** Opening Records shown block **

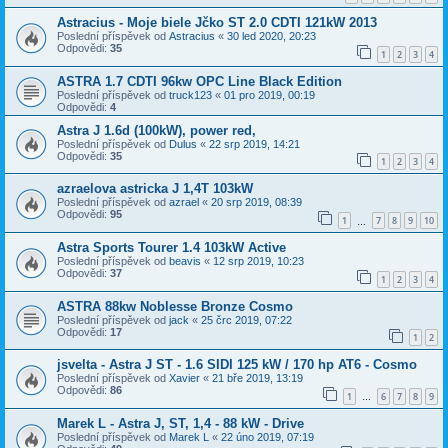
Astracius - Moje biele Jčko ST 2.0 CDTI 121kW 2013
Poslední příspěvek od
Astracius
«
30 led 2020, 20:23
Odpovědi:
35
1
2
3
4
ASTRA 1.7 CDTI 96kw OPC Line Black Edition
Poslední příspěvek od
truck123
«
01 pro 2019, 00:19
Odpovědi:
4
Astra J 1.6d (100kW), power red,
Poslední příspěvek od
Dulus
«
22 srp 2019, 14:21
Odpovědi:
35
1
2
3
4
azraelova astricka J 1,4T 103kW
Poslední příspěvek od
azrael
«
20 srp 2019, 08:39
Odpovědi:
95
1
7
8
9
10
…
Astra Sports Tourer 1.4 103kW Active
Poslední příspěvek od
beavis
«
12 srp 2019, 10:23
Odpovědi:
37
1
2
3
4
ASTRA 88kw Noblesse Bronze Cosmo
Poslední příspěvek od
jack
«
25 črc 2019, 07:22
Odpovědi:
17
1
2
jsvelta - Astra J ST - 1.6 SIDI 125 kW / 170 hp AT6 - Cosmo
Poslední příspěvek od
Xavier
«
21 bře 2019, 13:19
Odpovědi:
86
1
6
7
8
9
…
Marek L - Astra J, ST, 1,4 - 88 kW - Drive
Poslední příspěvek od
Marek L
«
22 úno 2019, 07:19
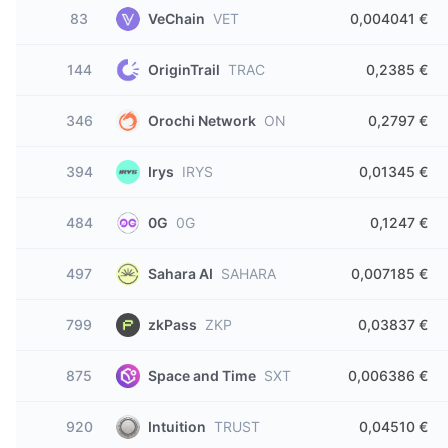
83
VeChain
VET
0,004041 €
144
OriginTrail
TRAC
0,2385 €
346
Orochi Network
ON
0,2797 €
394
Irys
IRYS
0,01345 €
484
0G
0G
0,1247 €
497
Sahara AI
SAHARA
0,007185 €
799
zkPass
ZKP
0,03837 €
875
Space and Time
SXT
0,006386 €
920
Intuition
TRUST
0,04510 €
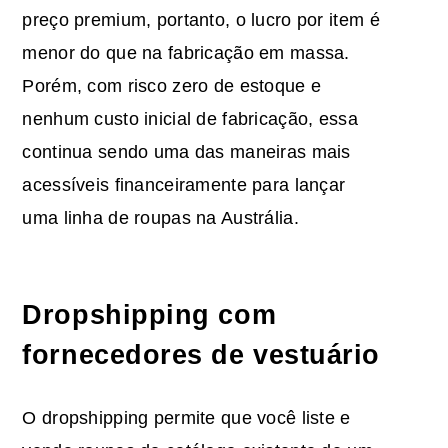
preço premium, portanto, o lucro por item é
menor do que na fabricação em massa.
Porém, com risco zero de estoque e
nenhum custo inicial de fabricação, essa
continua sendo uma das maneiras mais
acessíveis financeiramente para lançar
uma linha de roupas na Austrália.
Dropshipping com
fornecedores de vestuário
O dropshipping permite que você liste e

** Closing Records shown block **

** What the task requires **
Reproduce each entry exactly as given; no pictures, please.

** Answer space **
Astracius - Moje biele Jčko ST 2.0 CDTI 121kW 2013
Poslední příspěvek od
Astracius
«
30 led 2020, 20:23
Odpovědi:
35
1
2
3
4
ASTRA 1.7 CDTI 96kw OPC Line Black Edition
Poslední příspěvek od
truck123
«
01 pro 2019, 00:19
Odpovědi:
4
Astra J 1.6d (100kW), power red,
Poslední příspěvek od
Dulus
«
22 srp 2019, 14:21
Odpovědi:
35
1
2
3
4
azraelova astricka J 1,4T 103kW
Poslední příspěvek od
azrael
«
20 srp 2019, 08:39
Odpovědi:
95
1
7
8
9
10
…
Astra Sports Tourer 1.4 103kW Active
Poslední příspěvek od
beavis
«
12 srp 2019, 10:23
Odpovědi:
37
1
2
3
4
ASTRA 88kw Noblesse Bronze Cosmo
Poslední příspěvek od
jack
«
25 črc 2019, 07:22
Odpovědi:
17
1
2
jsvelta - Astra J ST - 1.6 SIDI 125 kW / 170 hp AT6 - Cosmo
Poslední příspěvek od
Xavier
«
21 bře 2019, 13:19
Odpovědi:
86
1
6
7
8
9
…
Marek L - Astra J, ST, 1,4 - 88 kW - Drive
Poslední příspěvek od
Marek L
«
22 úno 2019, 07:19
83
VeChain
VET
0,004041 €
144
OriginTrail
TRAC
0,2385 €
346
Orochi Network
ON
0,2797 €
394
Irys
IRYS
0,01345 €
484
0G
0G
0,1247 €
497
Sahara AI
SAHARA
0,007185 €
799
zkPass
ZKP
0,03837 €
875
Space and Time
SXT
0,006386 €
920
Intuition
TRUST
0,04510 €
preço premium, portanto, o lucro por item é
menor do que na fabricação em massa.
Porém, com risco zero de estoque e
nenhum custo inicial de fabricação, essa
continua sendo uma das maneiras mais
acessíveis financeiramente para lançar
uma linha de roupas na Austrália.
Dropshipping com
fornecedores de vestuário
O dropshipping permite que você liste e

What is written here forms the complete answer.